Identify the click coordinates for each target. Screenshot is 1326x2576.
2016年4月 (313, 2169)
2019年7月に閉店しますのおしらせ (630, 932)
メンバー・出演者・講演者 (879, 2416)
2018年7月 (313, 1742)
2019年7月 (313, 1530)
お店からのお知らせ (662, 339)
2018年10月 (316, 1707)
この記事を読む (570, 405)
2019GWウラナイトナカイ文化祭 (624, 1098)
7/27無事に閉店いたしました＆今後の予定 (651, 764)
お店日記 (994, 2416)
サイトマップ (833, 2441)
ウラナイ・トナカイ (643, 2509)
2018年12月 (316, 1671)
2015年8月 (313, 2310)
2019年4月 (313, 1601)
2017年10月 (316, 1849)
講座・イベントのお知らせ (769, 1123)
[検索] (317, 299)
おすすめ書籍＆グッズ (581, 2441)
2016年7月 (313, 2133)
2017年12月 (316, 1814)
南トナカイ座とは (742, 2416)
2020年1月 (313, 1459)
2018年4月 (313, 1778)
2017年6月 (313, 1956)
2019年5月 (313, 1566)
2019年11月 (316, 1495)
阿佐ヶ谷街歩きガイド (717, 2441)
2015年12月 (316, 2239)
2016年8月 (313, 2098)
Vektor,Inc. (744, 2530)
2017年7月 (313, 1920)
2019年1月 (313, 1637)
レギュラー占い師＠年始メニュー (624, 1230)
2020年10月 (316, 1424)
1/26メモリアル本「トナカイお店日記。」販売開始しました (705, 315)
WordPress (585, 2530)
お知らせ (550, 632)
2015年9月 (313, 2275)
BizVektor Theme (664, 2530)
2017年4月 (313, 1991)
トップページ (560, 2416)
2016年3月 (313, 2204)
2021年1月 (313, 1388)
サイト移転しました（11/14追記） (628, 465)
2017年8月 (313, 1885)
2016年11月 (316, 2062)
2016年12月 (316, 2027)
-----
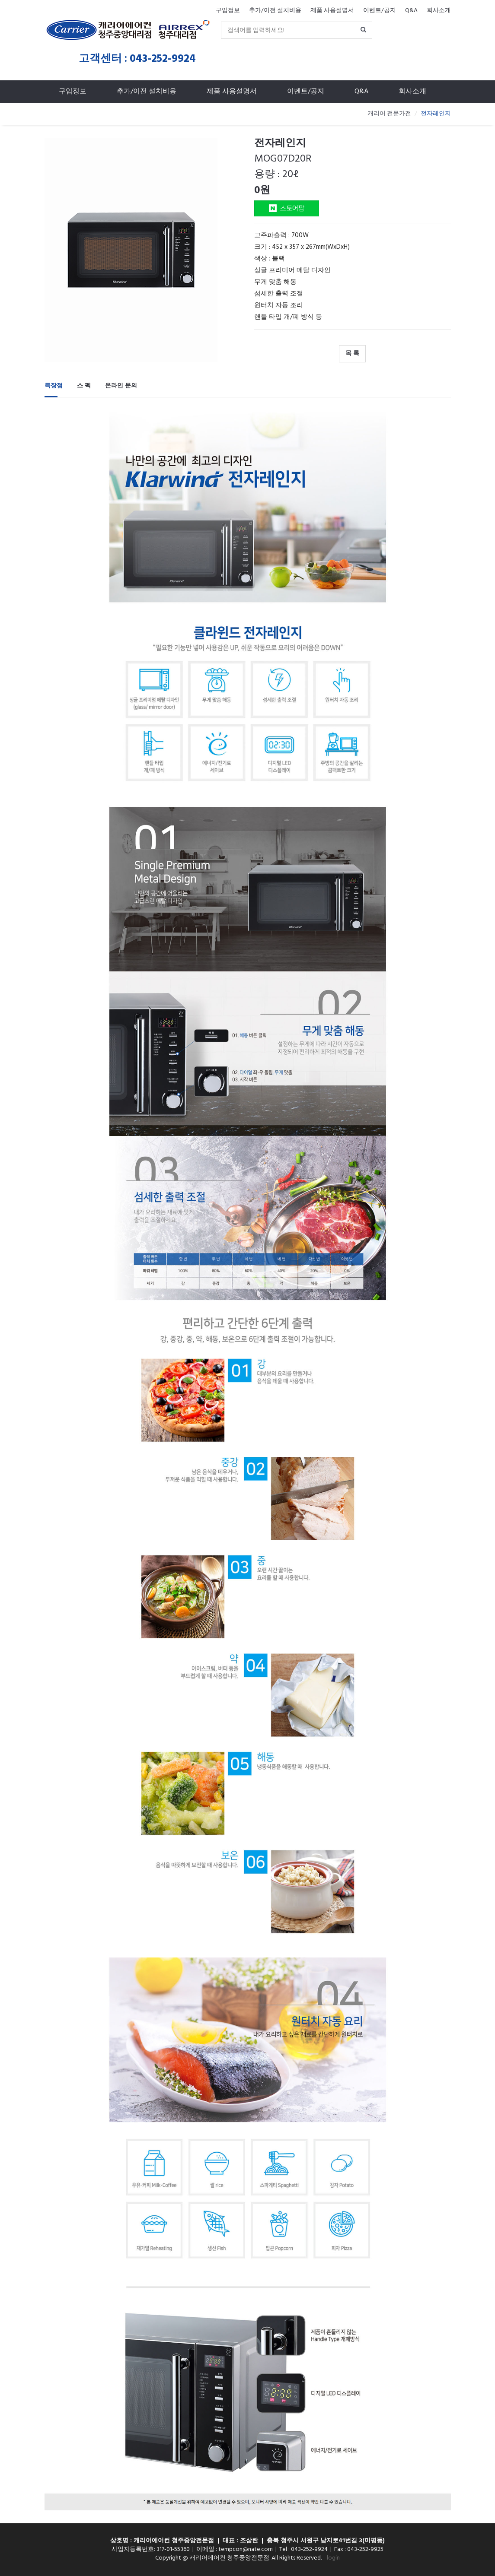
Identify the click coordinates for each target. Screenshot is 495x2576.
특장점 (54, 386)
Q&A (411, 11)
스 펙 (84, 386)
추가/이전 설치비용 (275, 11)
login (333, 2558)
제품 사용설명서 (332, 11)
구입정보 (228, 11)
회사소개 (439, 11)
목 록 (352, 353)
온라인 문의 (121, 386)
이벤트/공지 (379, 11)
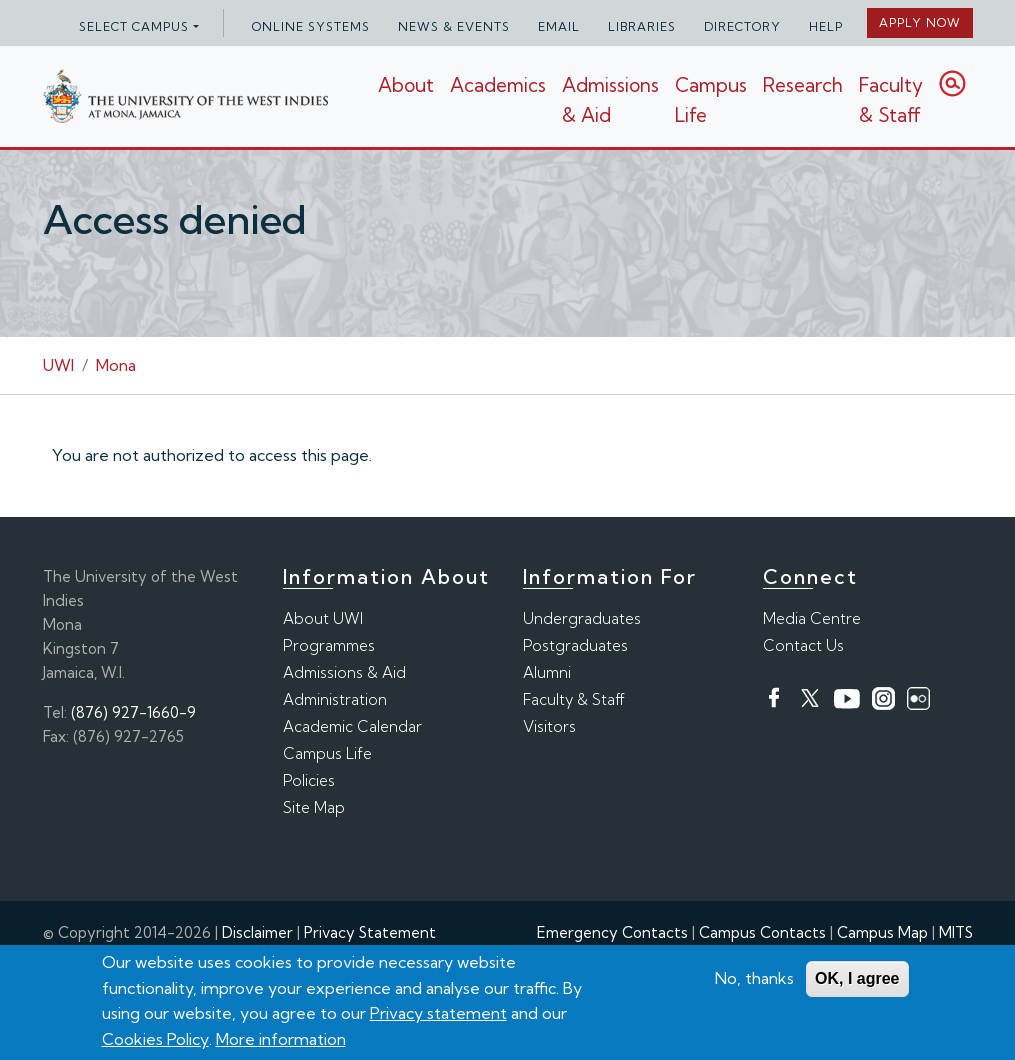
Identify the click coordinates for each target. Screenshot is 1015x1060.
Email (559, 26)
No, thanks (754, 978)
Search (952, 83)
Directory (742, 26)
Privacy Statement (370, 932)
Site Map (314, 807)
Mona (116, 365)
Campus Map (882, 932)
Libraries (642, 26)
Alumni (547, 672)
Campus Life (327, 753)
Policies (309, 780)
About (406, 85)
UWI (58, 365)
-----
### Brief
Could you return exactly the stretch of the data above that starts at the line with "Screenshot is 1326x2576." and ends at the line with "[検索] (317, 299)", both lines included?

### Solution to this task
Identify the click coordinates for each target. Screenshot is 1326x2576.
2016年4月 (313, 2169)
2019年7月に閉店しますのおしらせ (630, 932)
メンバー・出演者・講演者 (879, 2416)
2018年7月 (313, 1742)
2019年7月 (313, 1530)
お店からのお知らせ (662, 339)
2018年10月 (316, 1707)
この記事を読む (570, 405)
2019GWウラナイトナカイ文化祭 (624, 1098)
7/27無事に閉店いたしました＆今後の予定 (651, 764)
お店日記 (994, 2416)
サイトマップ (833, 2441)
ウラナイ・トナカイ (643, 2509)
2018年12月 (316, 1671)
2015年8月 (313, 2310)
2019年4月 (313, 1601)
2017年10月 (316, 1849)
講座・イベントのお知らせ (769, 1123)
[検索] (317, 299)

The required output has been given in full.